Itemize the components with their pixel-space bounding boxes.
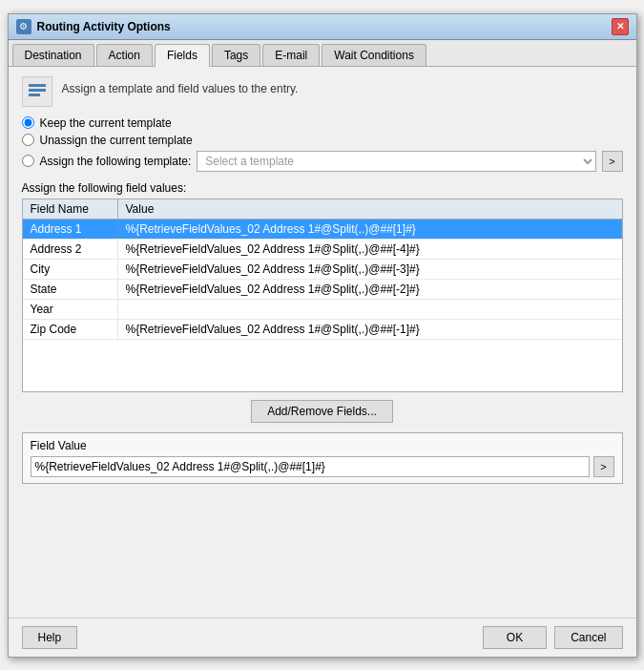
title-bar-left: ⚙ Routing Activity Options (16, 19, 171, 34)
table-header: Field Name Value (23, 199, 622, 220)
col-value: Value (118, 199, 622, 219)
window-title: Routing Activity Options (37, 20, 171, 33)
table-cell-field: City (23, 260, 118, 279)
fields-icon (22, 76, 52, 107)
field-values-label: Assign the following field values: (22, 181, 623, 195)
template-go-button[interactable]: > (602, 151, 623, 172)
tab-content: Assign a template and field values to th… (9, 67, 636, 618)
title-bar: ⚙ Routing Activity Options ✕ (9, 14, 636, 40)
svg-rect-0 (29, 84, 46, 87)
table-row[interactable]: City%{RetrieveFieldValues_02 Address 1#@… (23, 260, 622, 280)
field-values-table: Field Name Value Address 1%{RetrieveFiel… (22, 199, 623, 392)
tab-destination[interactable]: Destination (12, 44, 94, 66)
keep-template-label: Keep the current template (40, 116, 172, 130)
unassign-template-row: Unassign the current template (22, 134, 623, 147)
field-value-row: > (31, 456, 614, 477)
table-cell-field: State (23, 280, 118, 299)
table-cell-value: %{RetrieveFieldValues_02 Address 1#@Spli… (118, 320, 622, 339)
tab-tags[interactable]: Tags (212, 44, 260, 66)
table-cell-field: Address 1 (23, 220, 118, 239)
tab-email[interactable]: E-mail (262, 44, 320, 66)
table-cell-field: Zip Code (23, 320, 118, 339)
add-remove-fields-button[interactable]: Add/Remove Fields... (251, 400, 393, 423)
header-description: Assign a template and field values to th… (62, 76, 299, 95)
close-button[interactable]: ✕ (612, 18, 629, 35)
table-cell-field: Year (23, 300, 118, 319)
svg-rect-1 (29, 89, 46, 92)
help-button[interactable]: Help (22, 626, 78, 649)
window-icon: ⚙ (16, 19, 31, 34)
keep-template-row: Keep the current template (22, 116, 623, 130)
ok-button[interactable]: OK (483, 626, 547, 649)
assign-template-radio[interactable] (22, 155, 34, 167)
table-cell-value: %{RetrieveFieldValues_02 Address 1#@Spli… (118, 220, 622, 239)
table-cell-field: Address 2 (23, 240, 118, 259)
table-row[interactable]: Year (23, 300, 622, 320)
table-row[interactable]: Address 2%{RetrieveFieldValues_02 Addres… (23, 240, 622, 260)
col-field-name: Field Name (23, 199, 118, 219)
field-value-section: Field Value > (22, 432, 623, 484)
tab-bar: Destination Action Fields Tags E-mail Wa… (9, 40, 636, 67)
field-value-label: Field Value (31, 439, 614, 452)
template-select[interactable]: Select a template (197, 151, 595, 172)
field-value-go-button[interactable]: > (593, 456, 614, 477)
table-body: Address 1%{RetrieveFieldValues_02 Addres… (23, 220, 622, 391)
table-cell-value: %{RetrieveFieldValues_02 Address 1#@Spli… (118, 240, 622, 259)
template-radio-group: Keep the current template Unassign the c… (22, 116, 623, 172)
bottom-bar: Help OK Cancel (9, 618, 636, 657)
assign-template-label: Assign the following template: (40, 155, 192, 168)
cancel-button[interactable]: Cancel (554, 626, 622, 649)
tab-fields[interactable]: Fields (155, 44, 210, 67)
table-cell-value (118, 300, 622, 319)
unassign-template-radio[interactable] (22, 134, 34, 146)
content-spacer (22, 493, 623, 608)
header-section: Assign a template and field values to th… (22, 76, 623, 107)
table-row[interactable]: State%{RetrieveFieldValues_02 Address 1#… (23, 280, 622, 300)
table-cell-value: %{RetrieveFieldValues_02 Address 1#@Spli… (118, 280, 622, 299)
assign-template-row: Assign the following template: Select a … (22, 151, 623, 172)
main-window: ⚙ Routing Activity Options ✕ Destination… (8, 13, 637, 658)
svg-rect-2 (29, 94, 40, 96)
tab-wait-conditions[interactable]: Wait Conditions (322, 44, 426, 66)
unassign-template-label: Unassign the current template (40, 134, 193, 147)
field-value-input[interactable] (31, 456, 590, 477)
keep-template-radio[interactable] (22, 116, 34, 129)
tab-action[interactable]: Action (96, 44, 153, 66)
ok-cancel-group: OK Cancel (483, 626, 623, 649)
table-row[interactable]: Address 1%{RetrieveFieldValues_02 Addres… (23, 220, 622, 240)
table-cell-value: %{RetrieveFieldValues_02 Address 1#@Spli… (118, 260, 622, 279)
table-row[interactable]: Zip Code%{RetrieveFieldValues_02 Address… (23, 320, 622, 340)
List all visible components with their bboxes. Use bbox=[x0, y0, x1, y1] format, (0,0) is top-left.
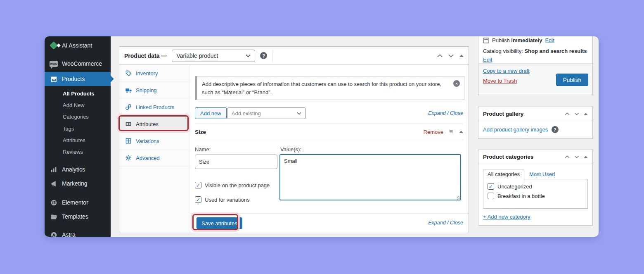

◆ ◆ ◆ ◆ ◆

Exercise description → Nothing but a number should be returned: how many lines of the listing include "with".

Completed exercise → 2